各科目 40% 以上 (足切り) の中身
科目別 40% の足切りは、5 肢択一 10 問のうち 4 問正解 が下限。確率論的には、すべて完全な勘で書くと 1 科目 2 問 (20%) 程度に収束するため、4 問は「勘では届かない・最低限の学習が前提」のライン設定です。
関係法令 10 問 (法令ベース・暗記主体)
労働安全衛生法・労働基準法・労働安全衛生規則を中心に、衛生委員会 (第 18 条)・衛生管理者の選任 (第 12 条 + 安衛則第 7 条)・健康診断 (安衛則第 43-45 条)・労働時間と休憩 (労基法第 32-34 条) などが頻出。1 問 = 数値暗記が 60%、概念理解が 40% の構成で、テキスト 1 周 + 過去 5 年分の演習でほぼ 7 問は取れます。
| 頻出論点 | 数値の出題例 |
|---|---|
| 衛生管理者の選任 | 50 人以上で必置・200 人で 2 人・500 人で 3 人 |
| 衛生委員会 | 50 人以上で月 1 回開催 |
| 産業医 | 50 人以上で選任・1,000 人以上で専属 |
| 一般健康診断 | 雇入時 + 年 1 回 (深夜業は 6 か月に 1 回) |
| 年次有給休暇 | 6 か月勤続 + 全労働日の 8 割出勤で 10 日付与 |
労働衛生 10 問 (概念理解 + 数値暗記の半々)
作業環境管理・作業管理・健康管理の 3 管理を軸に、温熱条件 (WBGT)・照度基準・換気・メンタルヘルスケア・救急処置などが出題。1 問 = 数値 30%、概念 50%、図表 20% で、関係法令より理解寄り。第一種にある「有害業務 (特化則・有機則など)」は対象外なので、有害業務関連の数値は覚える必要がありません。
| 頻出論点 | 出題の傾向 |
|---|---|
| 照度基準 | 一般作業 150 lx・精密作業 300 lx |
| メンタルヘルス | ストレスチェック 50 人以上で実施義務・4 つのケア |
| 救急処置 | 一次救命処置・心肺蘇生・AED 使用手順 |
| 食中毒 | ノロウイルス・サルモネラ・ボツリヌス菌の特徴 |
| BMI・喫煙 | BMI 25 以上で肥満・受動喫煙対策 |
労働生理 10 問 (人体構造の理解・第一種と共通)
血液・循環・呼吸・消化・神経・代謝・感覚器など、人体の仕組みを問う科目。「足切り事故が一番多い科目」 で、原因はテキストの後半に配置されて学習時間が削られること、図解理解が必要で一夜漬けが効きにくいこと、の 2 点。学習開始 1-2 週間で完成させる順序設計が合格者の標準です。
| 頻出論点 | 数値の出題例 |
|---|---|
| 血液 | 赤血球 男 500 万/μL・女 450 万/μL・血漿成分 |
| 心拍数 | 安静時 60-80 回/分・1 回拍出量 70 mL |
| 呼吸 | 呼吸数 16-20 回/分・1 回換気量 500 mL |
| 基礎代謝 | 男性 1,500 kcal・女性 1,200 kcal の目安 |
| BMI 計算 | 体重 (kg) ÷ 身長 (m) ² |
総得点 60% 以上 (全体ライン) の中身
総得点は 30 問中 18 問が最低ライン。配点を 1 問 10 点に揃えると 180/300 点。過去 5 年の合格者得点分布は 「18-25 問の正答」 に集中 しており、26 問以上は上位 10% 程度です。

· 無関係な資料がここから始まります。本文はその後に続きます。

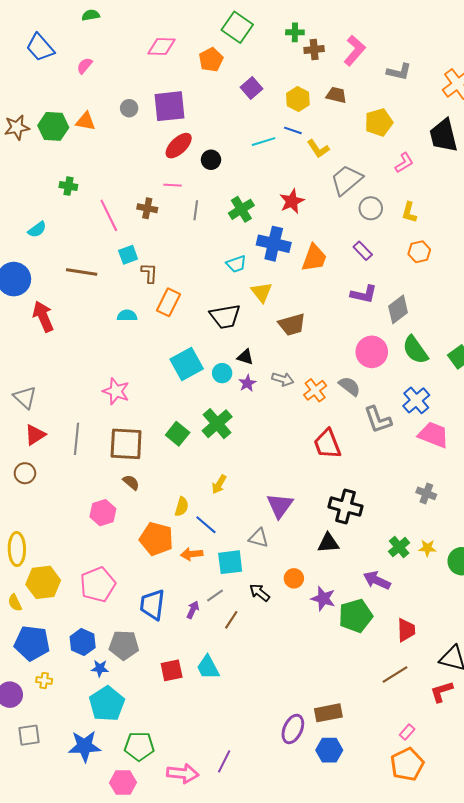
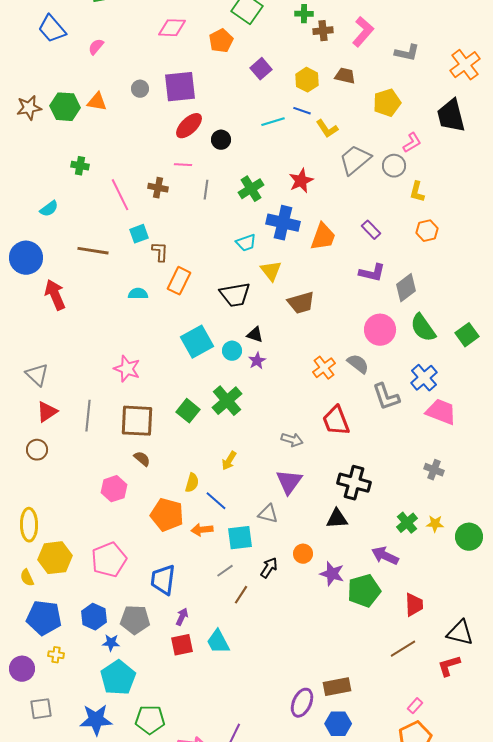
gray circle: (371, 208) -> (394, 166), moved
gray arrow: (283, 379) -> (292, 440), moved
black arrow: (260, 593) -> (269, 568), turned 85
purple arrow: (193, 610) -> (182, 617), moved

| 正答数の帯 | 受験者母集団の推定比率 | 合否 |
|---|---|---|
| 0-9 問 | 約 5% | 不合格 (大半が未学習) |
| 10-14 問 | 約 15% | 不合格 (中途半端学習) |
| 15-17 問 | 約 25% | 不合格 (惜敗ゾーン) |
| 18-20 問 | 約 30% | 合格 (合格者の過半数) |
| 21-25 問 | 約 20% | 合格 (推奨マージン圏) |
| 26 問以上 | 約 5% | 合格 (上位層) |
合格者は 「過剰得点を狙いに行かない・足切り回避を優先する」 戦略で、平均 19-21 問の合格が最も多い帯。20 問前後を中央値に持ってくる学習設計がコスパ最大化のルートです。
同時クリアが必要な理由 — 落ちる典型パターン
科目別 40% と全体 60% を「両方」課す制度設計は、知識の偏りを許さない目的があります。実際に「片方だけ満たして落ちる」典型例は次の 3 つ。
落ち方 A: 全体 22 問取れたのに労働生理 3 問で足切り
| 関係法令 | 労働衛生 | 労働生理 | 合計 |
|---|---|---|---|
| 9 問 | 10 問 | 3 問 | 22 問 (合格ラインの 73%) |
→ 不合格。関係法令と労働衛生で稼ぎ過ぎても、労働生理が 4 問に届かないと足切り。直前に法令・衛生だけ詰め込んで生理を捨てる学習設計がこの結果を生みます。
落ち方 B: 各科目 5 問ずつで全体 15 問
| 関係法令 | 労働衛生 | 労働生理 | 合計 |
|---|---|---|---|
| 5 問 | 5 問 | 5 問 | 15 問 (合格ラインの 50%) |
→ 不合格。各科目で足切りはクリアしているが、合計 18 問に届かない。学習が広く浅くて、どの科目も 5 問付近で頭打ちになるパターン。
落ち方 C: ギリギリ狙いで 17 問
| 関係法令 | 労働衛生 | 労働生理 | 合計 |
|---|---|---|---|
| 6 問 | 6 問 | 5 問 | 17 問 (合格ラインに 1 問足りない) |
→ 不合格。模試で「だいたい 18 問取れるから大丈夫」と判断したが、本番の体感補正で 1-2 問落として 17 問に着地する典型。+3 問のマージン設計を怠った結果。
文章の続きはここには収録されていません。